● **DATA FOR THIS EXERCISE**:
########################################
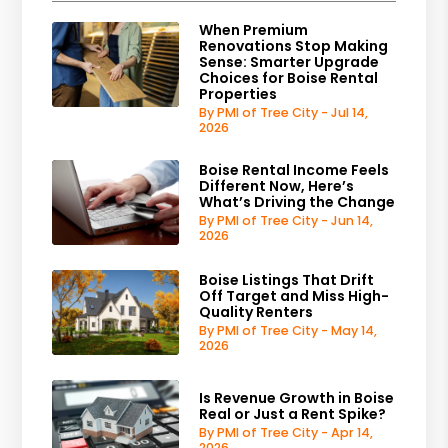
When Premium
Renovations Stop Making
Sense: Smarter Upgrade
Choices for Boise Rental
Properties
By PMI of Tree City - Jul 14,
2026
Boise Rental Income Feels
Different Now, Here’s
What’s Driving the Change
By PMI of Tree City - Jun 14,
2026
Boise Listings That Drift
Off Target and Miss High-
Quality Renters
By PMI of Tree City - May 14,
2026
Is Revenue Growth in Boise
Real or Just a Rent Spike?
By PMI of Tree City - Apr 14,
2026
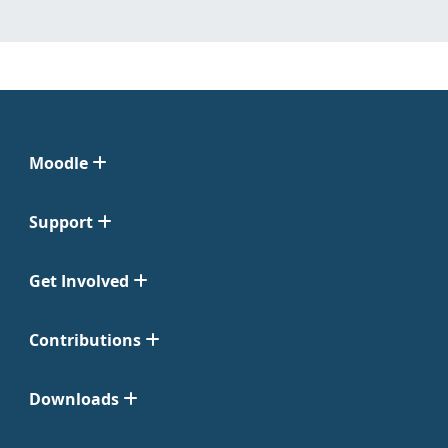
Moodle
Support
Get Involved
Contributions
Downloads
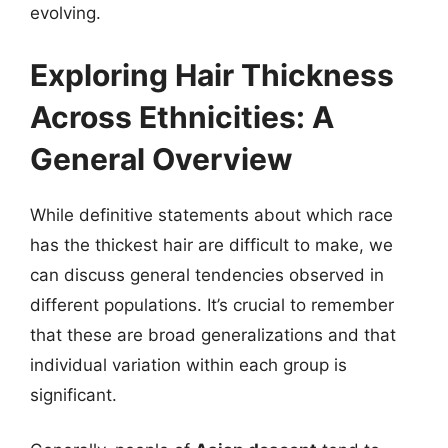
evolving.
Exploring Hair Thickness
Across Ethnicities: A
General Overview
While definitive statements about which race
has the thickest hair are difficult to make, we
can discuss general tendencies observed in
different populations. It’s crucial to remember
that these are broad generalizations and that
individual variation within each group is
significant.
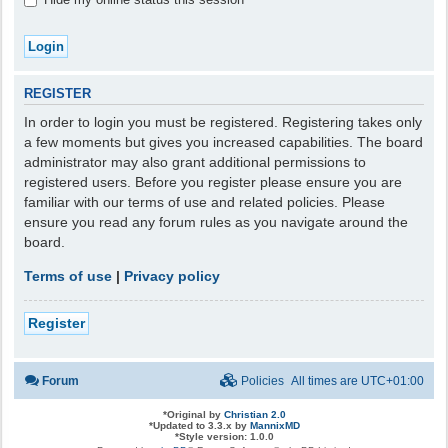
REGISTER
In order to login you must be registered. Registering takes only
a few moments but gives you increased capabilities. The board
administrator may also grant additional permissions to
registered users. Before you register please ensure you are
familiar with our terms of use and related policies. Please
ensure you read any forum rules as you navigate around the
board.
Terms of use
|
Privacy policy
Register
Forum
Policies
All times are
UTC+01:00
*
Original by
Christian 2.0
*
Updated to 3.3.x by
MannixMD
*
Style version: 1.0.0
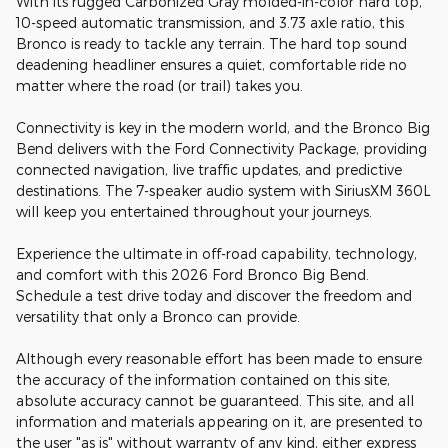
With its rugged Carbonized Gray molded-in-color hard top,
10-speed automatic transmission, and 3.73 axle ratio, this
Bronco is ready to tackle any terrain. The hard top sound
deadening headliner ensures a quiet, comfortable ride no
matter where the road (or trail) takes you.
Connectivity is key in the modern world, and the Bronco Big
Bend delivers with the Ford Connectivity Package, providing
connected navigation, live traffic updates, and predictive
destinations. The 7-speaker audio system with SiriusXM 360L
will keep you entertained throughout your journeys.
Experience the ultimate in off-road capability, technology,
and comfort with this 2026 Ford Bronco Big Bend.
Schedule a test drive today and discover the freedom and
versatility that only a Bronco can provide.
Although every reasonable effort has been made to ensure
the accuracy of the information contained on this site,
absolute accuracy cannot be guaranteed. This site, and all
information and materials appearing on it, are presented to
the user "as is" without warranty of any kind, either express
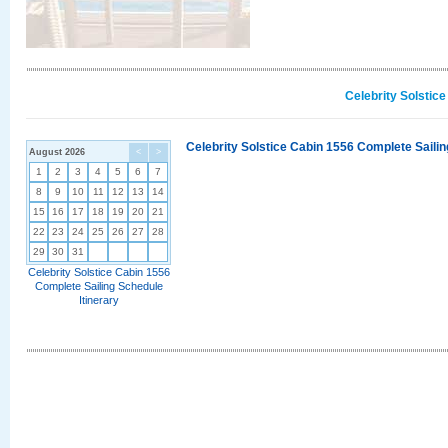
Celebrity Solstic
Celebrity Solstice Cabin 1556 Complete Sailin
August 2026
<
>
1
2
3
4
5
6
7
8
9
10
11
12
13
14
15
16
17
18
19
20
21
22
23
24
25
26
27
28
29
30
31
Celebrity Solstice Cabin 1556
Complete Sailing Schedule
Itinerary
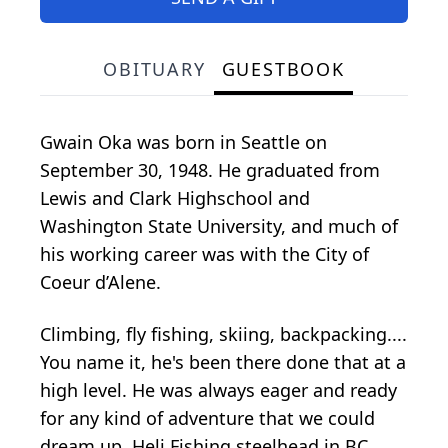
OBITUARY
GUESTBOOK
Gwain Oka was born in Seattle on
September 30, 1948. He graduated from
Lewis and Clark Highschool and
Washington State University, and much of
his working career was with the City of
Coeur d’Alene.
Climbing, fly fishing, skiing, backpacking....
You name it, he's been there done that at a
high level. He was always eager and ready
for any kind of adventure that we could
dream up. Heli Fishing steelhead in BC...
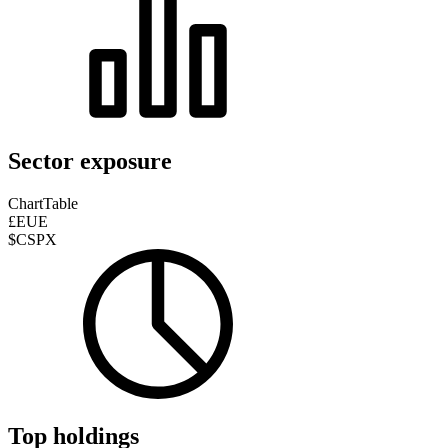
Sector exposure
Chart
Table
£EUE
$CSPX
Top holdings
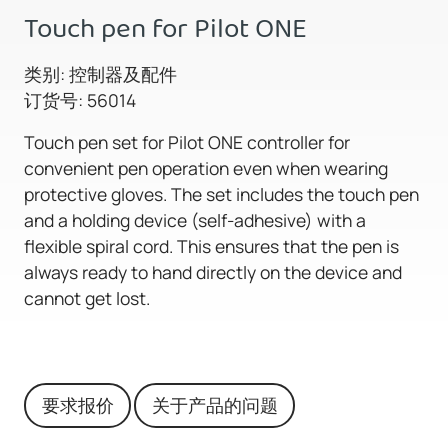
Touch pen for Pilot ONE
类别: 控制器及配件
订货号: 56014
Touch pen set for Pilot ONE controller for
convenient pen operation even when wearing
protective gloves. The set includes the touch pen
and a holding device (self-adhesive) with a
flexible spiral cord. This ensures that the pen is
always ready to hand directly on the device and
cannot get lost.
要求报价
关于产品的问题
########################################
● **PROBLEM DESCRIPTION**: From the first line above through the line containing "that these are broad generalizations and that", copy everything exactly, without the pictures.

● **SOLUTION**:
When Premium
Renovations Stop Making
Sense: Smarter Upgrade
Choices for Boise Rental
Properties
By PMI of Tree City - Jul 14,
2026
Boise Rental Income Feels
Different Now, Here’s
What’s Driving the Change
By PMI of Tree City - Jun 14,
2026
Boise Listings That Drift
Off Target and Miss High-
Quality Renters
By PMI of Tree City - May 14,
2026
Is Revenue Growth in Boise
Real or Just a Rent Spike?
By PMI of Tree City - Apr 14,
2026
Moodle
Support
Get Involved
Contributions
Downloads
evolving.
Exploring Hair Thickness
Across Ethnicities: A
General Overview
While definitive statements about which race
has the thickest hair are difficult to make, we
can discuss general tendencies observed in
different populations. It’s crucial to remember
that these are broad generalizations and that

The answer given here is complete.